While it would be nice from the patient’s standpoint to have influenza without all the horrible side effects such as fever, chills, sore throat, coughing, body aches, headache, fatigue, vomiting, and diarrhea, Dr. Belcher says those infected could “spread influenza to those who are at very high risk” for contracting the virus such as young children, elderly individuals, and those whose immune systems are already compromised because they are sick with other types of illnesses. Therefore, he cautions everyone to use “common sense hygiene” such as washing your hands often to help prevent the spread of the virus.

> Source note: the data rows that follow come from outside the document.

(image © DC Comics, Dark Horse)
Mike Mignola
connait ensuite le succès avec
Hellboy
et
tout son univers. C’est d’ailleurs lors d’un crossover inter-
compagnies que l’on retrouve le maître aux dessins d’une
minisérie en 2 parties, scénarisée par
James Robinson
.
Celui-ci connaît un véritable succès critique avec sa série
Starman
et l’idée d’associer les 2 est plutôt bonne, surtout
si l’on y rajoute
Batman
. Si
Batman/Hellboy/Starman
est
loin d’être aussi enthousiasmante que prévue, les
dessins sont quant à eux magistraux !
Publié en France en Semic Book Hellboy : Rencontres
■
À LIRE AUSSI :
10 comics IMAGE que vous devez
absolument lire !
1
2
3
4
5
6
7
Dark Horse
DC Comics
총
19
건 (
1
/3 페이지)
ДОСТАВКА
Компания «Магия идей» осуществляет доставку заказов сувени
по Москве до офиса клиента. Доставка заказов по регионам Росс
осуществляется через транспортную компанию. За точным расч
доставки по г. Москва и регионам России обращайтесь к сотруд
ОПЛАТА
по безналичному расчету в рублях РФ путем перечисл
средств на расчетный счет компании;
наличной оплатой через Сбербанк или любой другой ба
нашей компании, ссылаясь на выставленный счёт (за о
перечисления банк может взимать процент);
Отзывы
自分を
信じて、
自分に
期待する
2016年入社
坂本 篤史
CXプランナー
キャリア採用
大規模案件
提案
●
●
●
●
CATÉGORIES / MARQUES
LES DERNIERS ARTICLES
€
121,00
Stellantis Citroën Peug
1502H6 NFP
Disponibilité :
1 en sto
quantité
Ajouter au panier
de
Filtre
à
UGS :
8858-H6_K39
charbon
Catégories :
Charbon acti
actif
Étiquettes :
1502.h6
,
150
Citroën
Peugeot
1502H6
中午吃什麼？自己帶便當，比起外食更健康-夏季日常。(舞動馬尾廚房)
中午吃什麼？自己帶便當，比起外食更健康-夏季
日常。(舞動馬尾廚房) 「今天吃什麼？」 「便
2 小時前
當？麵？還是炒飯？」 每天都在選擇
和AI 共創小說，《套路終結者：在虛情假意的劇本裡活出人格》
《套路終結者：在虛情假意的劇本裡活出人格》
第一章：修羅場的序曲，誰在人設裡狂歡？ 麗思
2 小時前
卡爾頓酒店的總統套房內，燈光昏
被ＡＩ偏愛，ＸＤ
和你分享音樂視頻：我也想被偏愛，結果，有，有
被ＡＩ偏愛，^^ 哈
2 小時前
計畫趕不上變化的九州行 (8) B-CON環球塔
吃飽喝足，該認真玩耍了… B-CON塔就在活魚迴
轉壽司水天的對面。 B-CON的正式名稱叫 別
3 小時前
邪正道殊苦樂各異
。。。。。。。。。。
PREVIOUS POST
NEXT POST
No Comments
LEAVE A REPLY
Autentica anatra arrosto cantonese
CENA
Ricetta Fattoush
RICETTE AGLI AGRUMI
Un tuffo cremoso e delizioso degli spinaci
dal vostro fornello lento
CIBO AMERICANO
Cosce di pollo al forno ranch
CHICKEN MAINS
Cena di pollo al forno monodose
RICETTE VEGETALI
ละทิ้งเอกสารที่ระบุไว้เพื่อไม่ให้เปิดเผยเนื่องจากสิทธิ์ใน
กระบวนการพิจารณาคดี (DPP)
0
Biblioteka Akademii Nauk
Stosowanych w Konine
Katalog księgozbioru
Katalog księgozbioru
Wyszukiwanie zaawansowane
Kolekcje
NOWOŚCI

A study conducted in England analyzed six years of data gathered during flu seasons from 2006 to 2011. The data collected from studying blood samples of nearly 5,500 people at the beginning and end of flu season showed that out of the 18 percent of people who contract the influenza virus each year, only 23 percent of them actually ended up developing symptoms. In addition, only 17 percent of people became sick enough to seek medical attention and in many cases were not recognized as having the influenza virus.
Dr. Andrew Hayward with the University College in London says those cases of influenza that are actually reported “represent just the tip of a large clinical and subclinical iceberg,” which leaves countless others to often mistake the influenza virus for a simple cold and skip going to the doctor for further evaluation.
Influenza is a severe virus that is responsible for hospitalizing and killing many people each and every year. But in order to fully understand the severity of the issue, Dr. Hayward says “we need better methods” of detecting the virus in people who are not exhibiting symptoms. “You really need to understand not only the number of people who end up in hospitals or die but also the number of people in the community who are infected in the first place.”
If you are not feeling quite like yourself, do not make the mistake of blaming it on a simple cold because more often than not, you could in fact have the influenza virus.